Speaking of rendering aid, there are some things to remember if you encounter a headshot patient as a first responder, good Samaritan, or bystander. One of the most widely known medical maxims is to apply direct pressure to severe bleeding. However, in the case of a gunshot to the brain — where the integrity of the skull may be compromised — this can do more harm than good. You may wind up applying pressure to the brain itself, which can cause permanent damage or death. The two best things you can do for a headshot victim are to ensure breathing and move quickly. This latter point was best summed up by Dr. Rhee: “The most important fluid for a headshot patient is diesel.” Quick transport to the nearest Level 1 trauma facility is by far the best hope for survival, so know where yours is. Even if you happen to have a trauma surgeon on scene when the shooting occurs, without access to proper equipment and a surgical support environment, there’s very little they can do.
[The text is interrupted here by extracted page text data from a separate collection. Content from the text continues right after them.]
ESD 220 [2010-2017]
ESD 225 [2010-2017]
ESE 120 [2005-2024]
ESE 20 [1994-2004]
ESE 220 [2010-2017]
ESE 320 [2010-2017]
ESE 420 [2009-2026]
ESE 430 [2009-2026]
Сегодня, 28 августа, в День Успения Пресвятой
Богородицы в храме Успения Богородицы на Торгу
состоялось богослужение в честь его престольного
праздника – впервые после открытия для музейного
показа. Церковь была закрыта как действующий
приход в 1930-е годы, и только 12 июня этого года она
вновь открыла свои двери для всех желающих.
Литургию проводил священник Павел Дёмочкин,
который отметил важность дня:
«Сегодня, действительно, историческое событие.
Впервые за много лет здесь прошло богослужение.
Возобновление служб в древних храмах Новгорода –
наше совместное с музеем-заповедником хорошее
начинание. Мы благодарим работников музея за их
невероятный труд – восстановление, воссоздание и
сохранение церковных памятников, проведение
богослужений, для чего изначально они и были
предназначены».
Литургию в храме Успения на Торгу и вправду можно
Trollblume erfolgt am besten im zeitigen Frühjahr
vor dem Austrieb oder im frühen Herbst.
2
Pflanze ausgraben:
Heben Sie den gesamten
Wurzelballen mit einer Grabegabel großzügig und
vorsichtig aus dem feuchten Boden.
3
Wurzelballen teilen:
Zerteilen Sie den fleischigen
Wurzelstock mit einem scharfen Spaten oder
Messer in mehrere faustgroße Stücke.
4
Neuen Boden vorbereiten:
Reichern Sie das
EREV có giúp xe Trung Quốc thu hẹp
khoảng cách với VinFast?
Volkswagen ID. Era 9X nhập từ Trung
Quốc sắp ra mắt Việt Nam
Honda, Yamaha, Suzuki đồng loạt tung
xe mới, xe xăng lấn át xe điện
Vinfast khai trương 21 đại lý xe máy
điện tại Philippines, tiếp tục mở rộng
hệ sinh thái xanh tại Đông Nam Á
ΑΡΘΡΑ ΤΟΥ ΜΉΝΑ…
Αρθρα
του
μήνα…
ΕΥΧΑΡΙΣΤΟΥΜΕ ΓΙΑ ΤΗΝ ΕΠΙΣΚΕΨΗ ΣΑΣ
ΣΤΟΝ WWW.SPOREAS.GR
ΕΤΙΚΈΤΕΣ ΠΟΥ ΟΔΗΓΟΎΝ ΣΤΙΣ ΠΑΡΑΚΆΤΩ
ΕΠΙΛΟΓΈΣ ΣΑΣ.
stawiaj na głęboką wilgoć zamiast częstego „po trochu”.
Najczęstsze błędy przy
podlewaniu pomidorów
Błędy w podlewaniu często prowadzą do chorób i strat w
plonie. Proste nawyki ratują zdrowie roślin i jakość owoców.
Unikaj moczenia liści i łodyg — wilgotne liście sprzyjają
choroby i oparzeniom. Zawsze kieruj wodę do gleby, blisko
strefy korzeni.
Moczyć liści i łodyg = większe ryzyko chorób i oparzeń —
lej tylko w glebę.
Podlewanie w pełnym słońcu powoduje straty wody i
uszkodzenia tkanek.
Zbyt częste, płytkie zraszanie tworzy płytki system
The prospect of total rehabilitation for those who do survive a gunshot to the brain is uncertain. There’s no definitive long-term data to date. The best odds at returning to normal will depend largely on the amount of money and resources available to each patient. For military members and LEOs, access to long-term treatment will likely come from your parent organization. For PMSCs, find a good DBA lawyer and keep them on speed dial. For private citizens, get in touch with your life and health insurance providers to review details about your coverage in the event of this type of injury. Consider it part of your exit strategy. Remember, don’t just plan on surviving, plan for it.